TASK REQUIREMENTS >> Take nothing but the lines from the one with "Бизнес советник" through the one with "Gregori e la" in the entries below, both ends kept, and return them exactly with pictures left out.
START EXERCISE INPUT
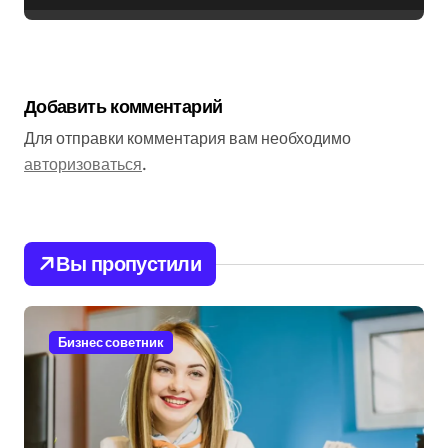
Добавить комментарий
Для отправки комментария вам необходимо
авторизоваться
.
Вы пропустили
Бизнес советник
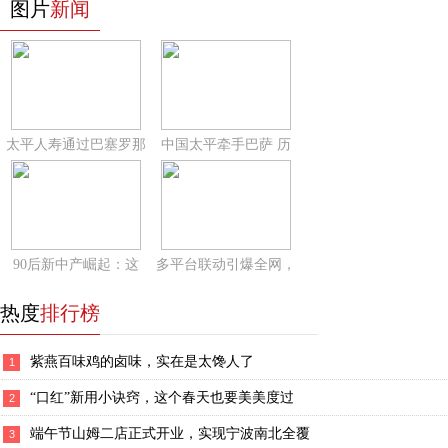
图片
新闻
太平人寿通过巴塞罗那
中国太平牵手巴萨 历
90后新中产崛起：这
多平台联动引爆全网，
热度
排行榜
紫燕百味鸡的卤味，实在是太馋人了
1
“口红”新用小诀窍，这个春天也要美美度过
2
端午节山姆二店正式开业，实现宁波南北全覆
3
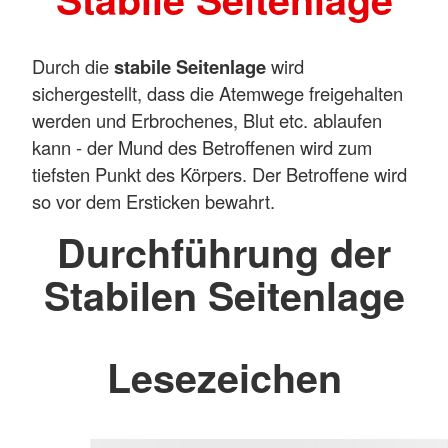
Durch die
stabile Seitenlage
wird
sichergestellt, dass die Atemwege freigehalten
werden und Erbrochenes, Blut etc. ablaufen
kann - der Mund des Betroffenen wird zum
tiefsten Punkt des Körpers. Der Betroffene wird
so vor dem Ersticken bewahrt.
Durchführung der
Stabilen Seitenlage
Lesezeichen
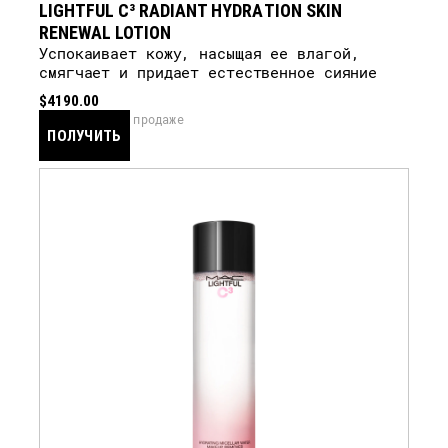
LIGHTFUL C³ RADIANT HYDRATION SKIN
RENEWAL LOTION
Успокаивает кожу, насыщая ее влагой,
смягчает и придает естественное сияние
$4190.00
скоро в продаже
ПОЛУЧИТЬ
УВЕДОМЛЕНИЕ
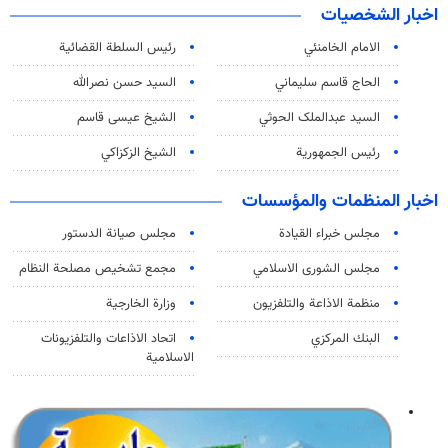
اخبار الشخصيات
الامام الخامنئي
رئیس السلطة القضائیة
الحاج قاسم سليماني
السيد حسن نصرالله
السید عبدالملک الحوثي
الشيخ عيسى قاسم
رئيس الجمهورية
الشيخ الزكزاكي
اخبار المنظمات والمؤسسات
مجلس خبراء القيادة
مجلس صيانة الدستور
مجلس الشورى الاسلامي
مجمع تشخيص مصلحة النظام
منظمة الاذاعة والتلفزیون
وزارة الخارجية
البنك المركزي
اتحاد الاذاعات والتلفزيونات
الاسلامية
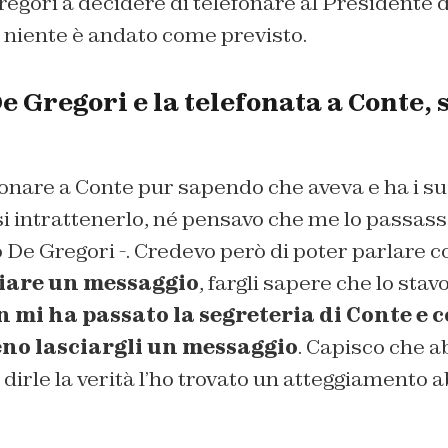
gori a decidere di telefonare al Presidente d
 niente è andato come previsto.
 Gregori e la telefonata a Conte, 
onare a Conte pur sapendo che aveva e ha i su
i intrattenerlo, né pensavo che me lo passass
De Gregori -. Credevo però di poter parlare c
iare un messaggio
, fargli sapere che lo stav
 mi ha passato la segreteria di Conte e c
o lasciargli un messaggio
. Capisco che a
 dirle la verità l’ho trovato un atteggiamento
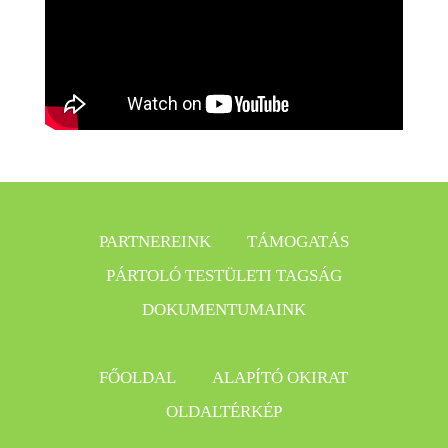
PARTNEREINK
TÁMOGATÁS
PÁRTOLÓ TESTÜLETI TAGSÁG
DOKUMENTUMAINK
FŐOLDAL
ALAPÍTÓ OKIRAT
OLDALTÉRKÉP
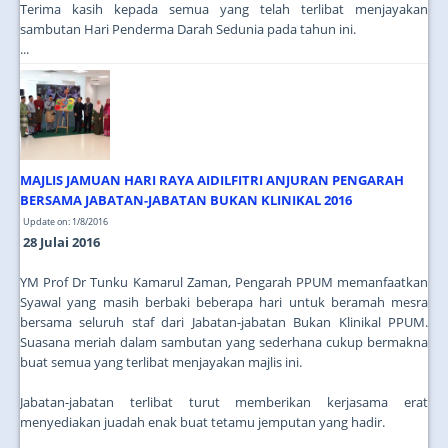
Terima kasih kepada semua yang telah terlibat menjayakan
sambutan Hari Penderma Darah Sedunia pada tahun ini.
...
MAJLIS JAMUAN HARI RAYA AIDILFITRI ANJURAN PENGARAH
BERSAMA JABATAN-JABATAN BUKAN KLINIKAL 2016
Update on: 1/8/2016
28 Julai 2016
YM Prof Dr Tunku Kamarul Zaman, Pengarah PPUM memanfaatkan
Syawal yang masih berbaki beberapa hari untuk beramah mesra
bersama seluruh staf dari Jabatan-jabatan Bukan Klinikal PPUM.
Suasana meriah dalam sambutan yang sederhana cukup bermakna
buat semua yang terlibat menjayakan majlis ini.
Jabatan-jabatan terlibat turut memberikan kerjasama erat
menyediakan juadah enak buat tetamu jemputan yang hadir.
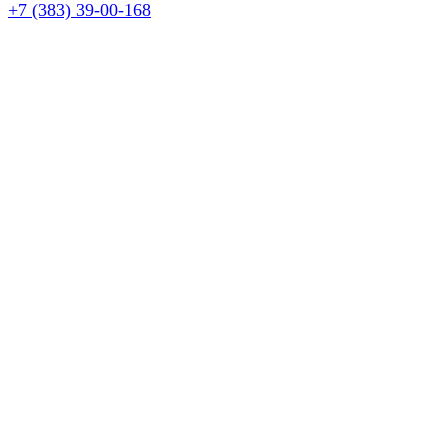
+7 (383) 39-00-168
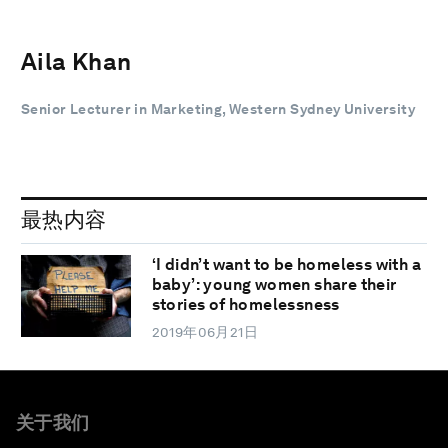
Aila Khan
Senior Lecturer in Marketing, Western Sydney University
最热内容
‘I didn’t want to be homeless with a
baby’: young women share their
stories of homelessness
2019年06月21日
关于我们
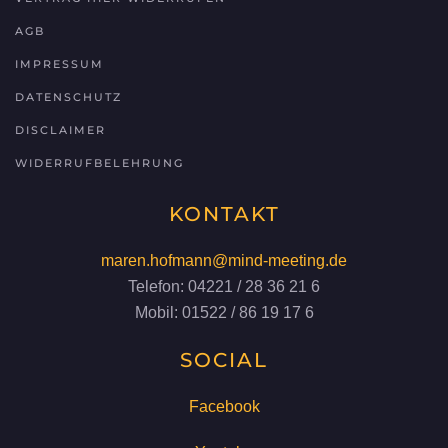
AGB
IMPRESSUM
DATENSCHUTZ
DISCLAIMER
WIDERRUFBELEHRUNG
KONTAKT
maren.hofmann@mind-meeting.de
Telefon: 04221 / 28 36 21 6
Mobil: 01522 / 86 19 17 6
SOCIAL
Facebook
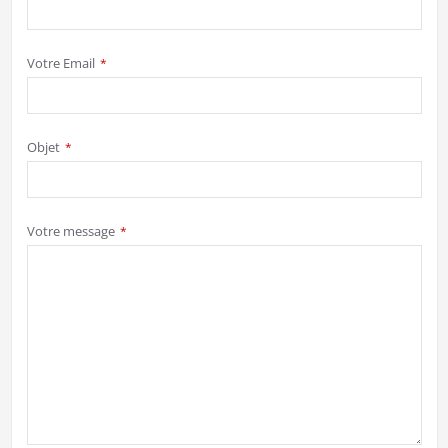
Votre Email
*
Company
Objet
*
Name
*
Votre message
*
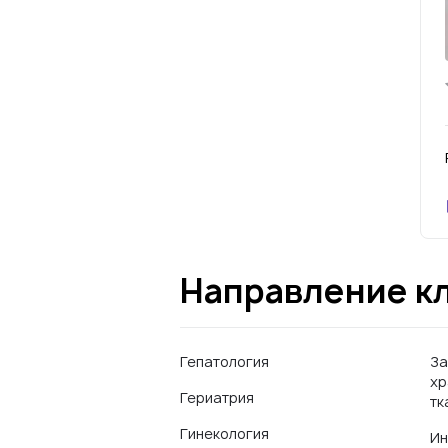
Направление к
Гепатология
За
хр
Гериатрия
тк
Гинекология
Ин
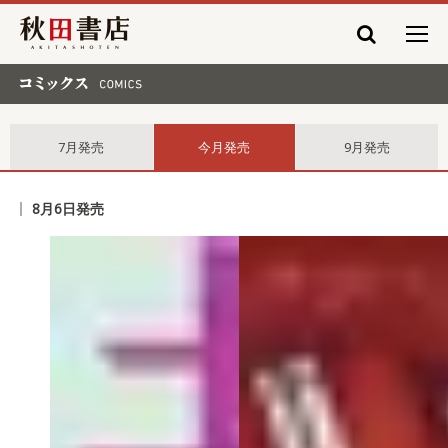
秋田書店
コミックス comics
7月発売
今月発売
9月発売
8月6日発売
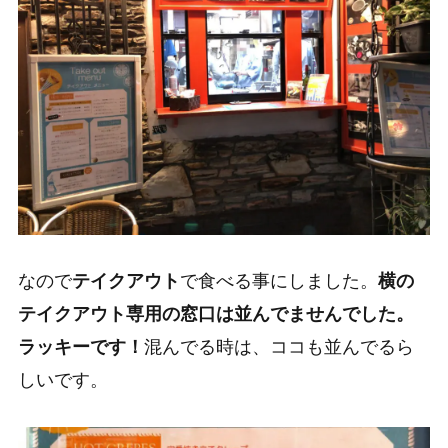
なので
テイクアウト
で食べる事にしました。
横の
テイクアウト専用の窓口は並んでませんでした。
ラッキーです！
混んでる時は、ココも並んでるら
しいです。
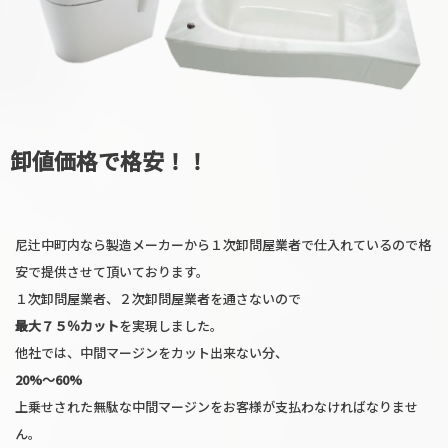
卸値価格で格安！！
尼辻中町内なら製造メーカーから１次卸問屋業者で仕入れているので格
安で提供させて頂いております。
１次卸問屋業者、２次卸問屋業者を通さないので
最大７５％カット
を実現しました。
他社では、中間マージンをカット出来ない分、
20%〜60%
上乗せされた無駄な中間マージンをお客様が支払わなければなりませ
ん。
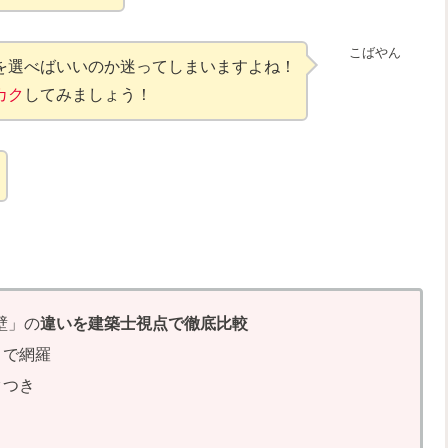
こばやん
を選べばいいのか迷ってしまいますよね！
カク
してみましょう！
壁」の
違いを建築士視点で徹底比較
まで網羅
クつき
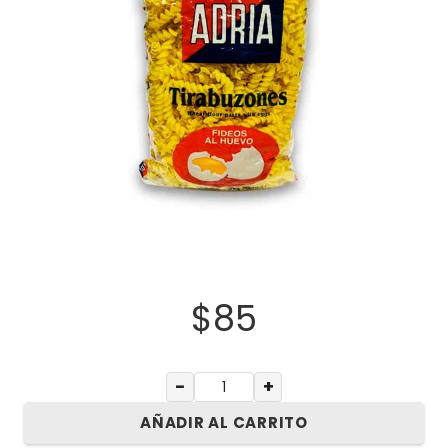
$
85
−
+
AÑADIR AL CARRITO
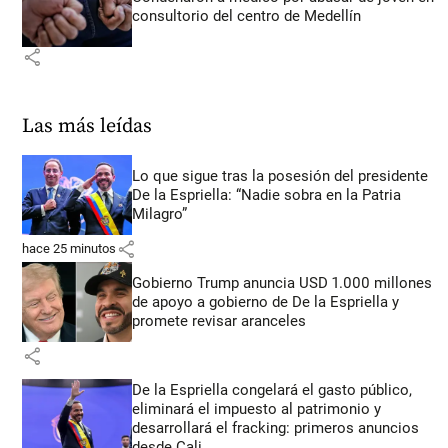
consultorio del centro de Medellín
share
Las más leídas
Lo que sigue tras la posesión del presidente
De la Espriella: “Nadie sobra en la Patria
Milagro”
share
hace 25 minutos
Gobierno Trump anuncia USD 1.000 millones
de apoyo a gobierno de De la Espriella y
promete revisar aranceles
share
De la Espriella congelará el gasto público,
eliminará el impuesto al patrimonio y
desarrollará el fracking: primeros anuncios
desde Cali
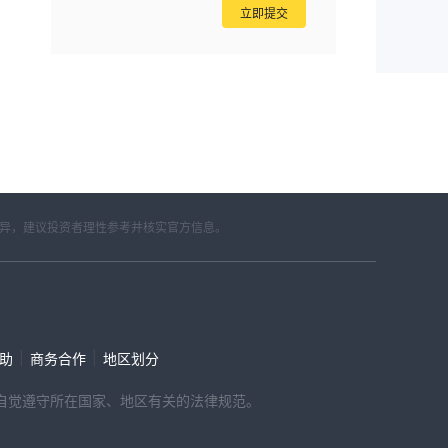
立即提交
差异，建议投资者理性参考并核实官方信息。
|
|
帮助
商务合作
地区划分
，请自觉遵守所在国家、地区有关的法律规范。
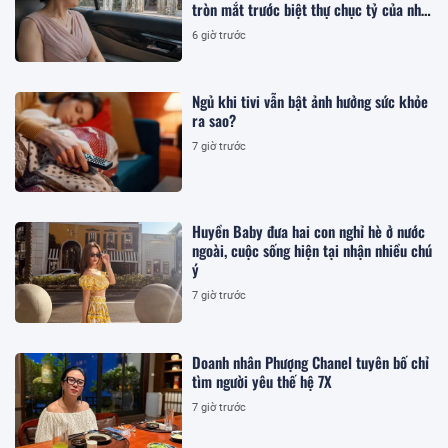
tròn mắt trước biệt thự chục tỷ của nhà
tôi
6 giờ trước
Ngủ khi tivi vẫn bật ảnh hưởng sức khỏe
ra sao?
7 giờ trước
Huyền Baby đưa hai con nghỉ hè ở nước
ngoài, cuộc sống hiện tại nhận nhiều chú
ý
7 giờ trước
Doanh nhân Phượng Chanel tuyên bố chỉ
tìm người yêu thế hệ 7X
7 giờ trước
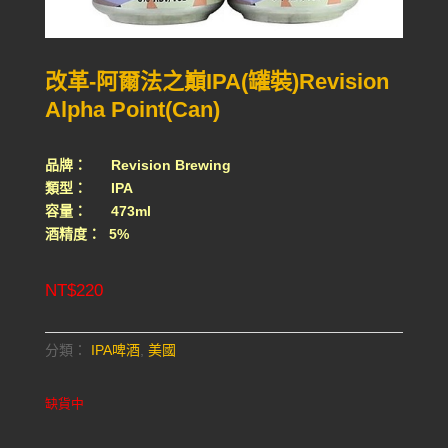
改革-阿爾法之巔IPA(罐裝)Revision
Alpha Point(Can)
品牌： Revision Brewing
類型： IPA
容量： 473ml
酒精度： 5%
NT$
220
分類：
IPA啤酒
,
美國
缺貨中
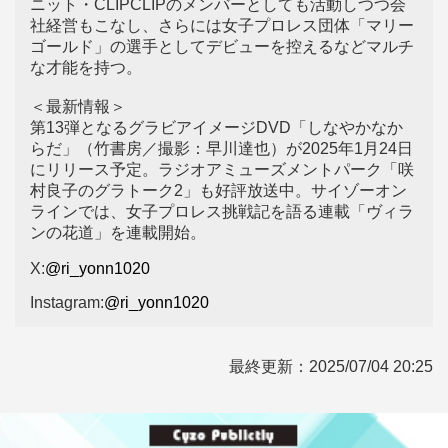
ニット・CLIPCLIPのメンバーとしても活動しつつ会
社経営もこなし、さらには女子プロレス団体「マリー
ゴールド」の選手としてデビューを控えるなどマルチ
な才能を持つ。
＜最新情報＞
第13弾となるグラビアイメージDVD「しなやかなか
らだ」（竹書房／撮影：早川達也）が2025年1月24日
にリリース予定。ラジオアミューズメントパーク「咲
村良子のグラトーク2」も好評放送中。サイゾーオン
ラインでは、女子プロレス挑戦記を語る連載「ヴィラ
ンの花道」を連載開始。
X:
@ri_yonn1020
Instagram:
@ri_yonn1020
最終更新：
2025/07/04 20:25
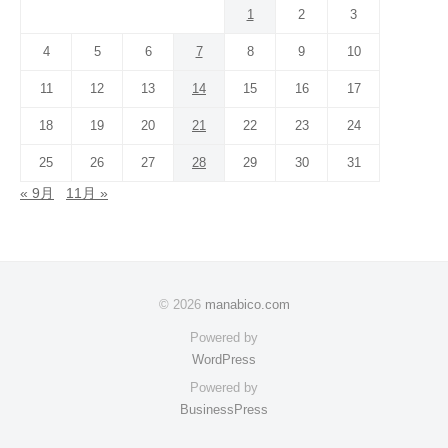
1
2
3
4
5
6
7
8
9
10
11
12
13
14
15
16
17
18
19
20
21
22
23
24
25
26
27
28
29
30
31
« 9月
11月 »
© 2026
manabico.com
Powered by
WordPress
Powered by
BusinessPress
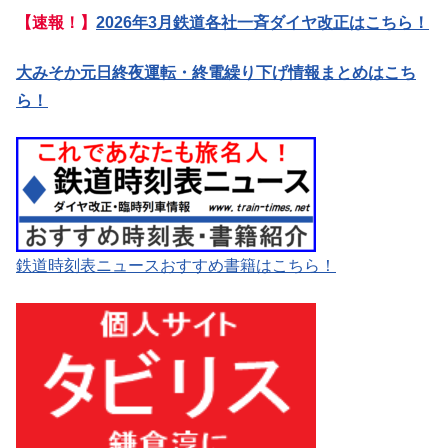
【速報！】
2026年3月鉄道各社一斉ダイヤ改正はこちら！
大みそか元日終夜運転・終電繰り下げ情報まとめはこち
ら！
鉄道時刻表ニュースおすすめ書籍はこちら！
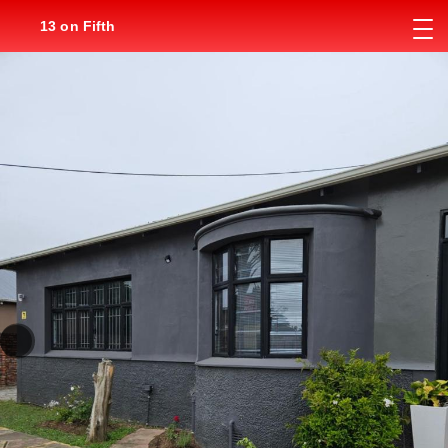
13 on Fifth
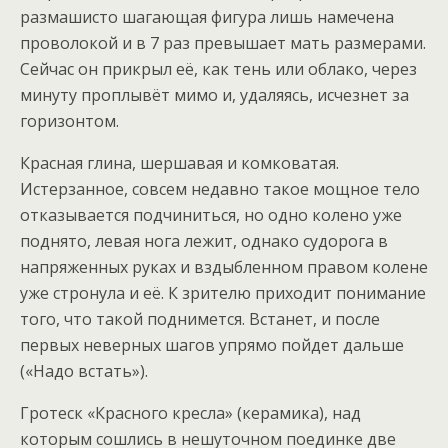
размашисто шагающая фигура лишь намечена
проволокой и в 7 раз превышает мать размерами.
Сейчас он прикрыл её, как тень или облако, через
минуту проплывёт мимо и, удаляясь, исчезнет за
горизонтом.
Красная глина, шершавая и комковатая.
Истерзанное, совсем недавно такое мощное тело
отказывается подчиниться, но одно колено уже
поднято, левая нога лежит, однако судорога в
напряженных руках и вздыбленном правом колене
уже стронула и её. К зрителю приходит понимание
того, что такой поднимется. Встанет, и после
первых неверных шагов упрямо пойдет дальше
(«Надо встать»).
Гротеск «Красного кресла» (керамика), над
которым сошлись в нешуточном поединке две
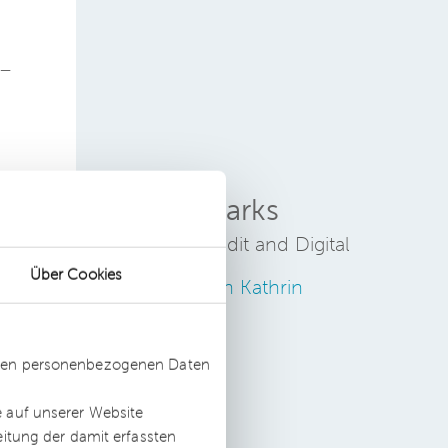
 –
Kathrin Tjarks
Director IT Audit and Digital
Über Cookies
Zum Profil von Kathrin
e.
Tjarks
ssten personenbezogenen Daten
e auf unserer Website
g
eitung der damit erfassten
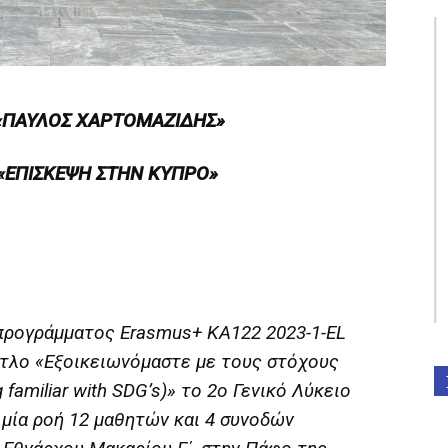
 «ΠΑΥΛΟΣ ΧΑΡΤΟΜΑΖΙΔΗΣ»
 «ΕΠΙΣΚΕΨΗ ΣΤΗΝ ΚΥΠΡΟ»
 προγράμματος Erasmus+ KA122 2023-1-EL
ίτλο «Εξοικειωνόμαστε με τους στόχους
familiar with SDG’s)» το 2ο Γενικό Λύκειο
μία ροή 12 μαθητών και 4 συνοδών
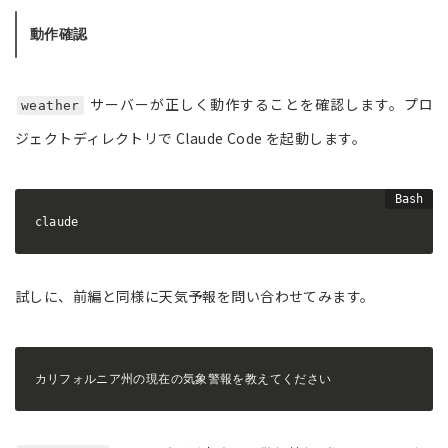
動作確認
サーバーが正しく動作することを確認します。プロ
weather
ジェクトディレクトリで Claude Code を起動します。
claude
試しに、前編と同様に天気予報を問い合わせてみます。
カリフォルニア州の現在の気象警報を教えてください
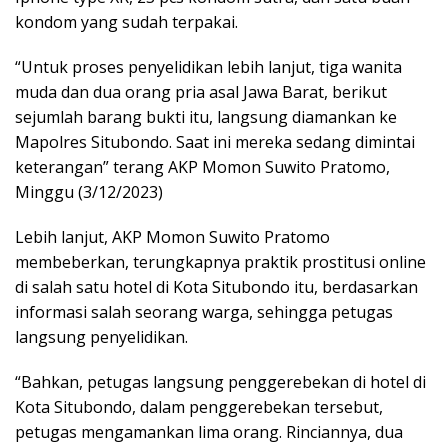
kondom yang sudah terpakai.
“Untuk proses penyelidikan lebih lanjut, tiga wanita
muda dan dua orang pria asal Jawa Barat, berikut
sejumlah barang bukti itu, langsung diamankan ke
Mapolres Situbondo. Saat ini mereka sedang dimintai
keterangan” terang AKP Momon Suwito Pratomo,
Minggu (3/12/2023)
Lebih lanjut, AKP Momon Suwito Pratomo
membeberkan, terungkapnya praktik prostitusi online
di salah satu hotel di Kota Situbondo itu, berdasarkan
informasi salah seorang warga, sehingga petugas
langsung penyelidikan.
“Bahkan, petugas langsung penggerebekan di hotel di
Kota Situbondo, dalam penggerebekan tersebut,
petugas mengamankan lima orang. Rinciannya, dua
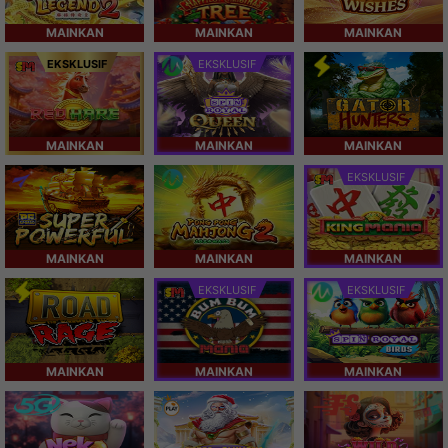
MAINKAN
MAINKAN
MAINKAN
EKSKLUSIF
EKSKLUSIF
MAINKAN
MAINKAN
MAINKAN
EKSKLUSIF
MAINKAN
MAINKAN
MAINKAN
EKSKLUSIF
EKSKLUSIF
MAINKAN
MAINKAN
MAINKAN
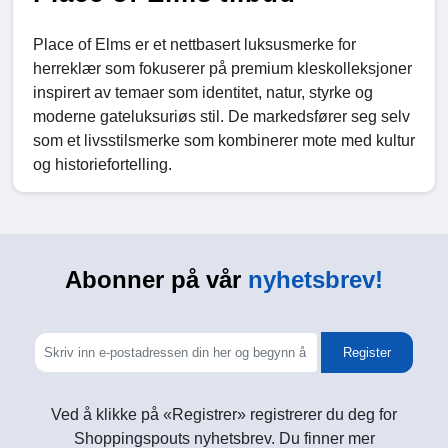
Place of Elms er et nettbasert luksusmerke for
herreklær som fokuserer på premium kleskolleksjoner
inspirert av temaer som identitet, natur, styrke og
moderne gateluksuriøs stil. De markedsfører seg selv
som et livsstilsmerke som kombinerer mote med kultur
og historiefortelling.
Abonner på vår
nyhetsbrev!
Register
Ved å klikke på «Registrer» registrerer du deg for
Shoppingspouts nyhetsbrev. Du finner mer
END EXERCISE INPUT
EXERCISE ANSWER >>
Бизнес советник
图片
新闻
太平人寿通过巴塞罗那
中国太平牵手巴萨 历
90后新中产崛起：这
多平台联动引爆全网，
热度
排行榜
紫燕百味鸡的卤味，实在是太馋人了
1
“口红”新用小诀窍，这个春天也要美美度过
2
端午节山姆二店正式开业，实现宁波南北全覆
3
Durch die
stabile Seitenlage
wird
sichergestellt, dass die Atemwege freigehalten
werden und Erbrochenes, Blut etc. ablaufen
kann - der Mund des Betroffenen wird zum
tiefsten Punkt des Körpers. Der Betroffene wird
so vor dem Ersticken bewahrt.
Durchführung der
Stabilen Seitenlage
Lesezeichen
LIGHTFUL C³ RADIANT HYDRATION SKIN
RENEWAL LOTION
Успокаивает кожу, насыщая ее влагой,
смягчает и придает естественное сияние
$4190.00
скоро в продаже
ПОЛУЧИТЬ
УВЕДОМЛЕНИЕ
اخبار الشخصيات
الامام الخامنئي
رئیس السلطة القضائیة
الحاج قاسم سليماني
السيد حسن نصرالله
السید عبدالملک الحوثي
الشيخ عيسى قاسم
رئيس الجمهورية
الشيخ الزكزاكي
اخبار المنظمات والمؤسسات
مجلس خبراء القيادة
مجلس صيانة الدستور
مجلس الشورى الاسلامي
مجمع تشخيص مصلحة النظام
منظمة الاذاعة والتلفزیون
وزارة الخارجية
البنك المركزي
اتحاد الاذاعات والتلفزيونات
الاسلامية
gori a decidere di telefonare al Presidente d
 niente è andato come previsto.
 Gregori e la telefonata a Conte, 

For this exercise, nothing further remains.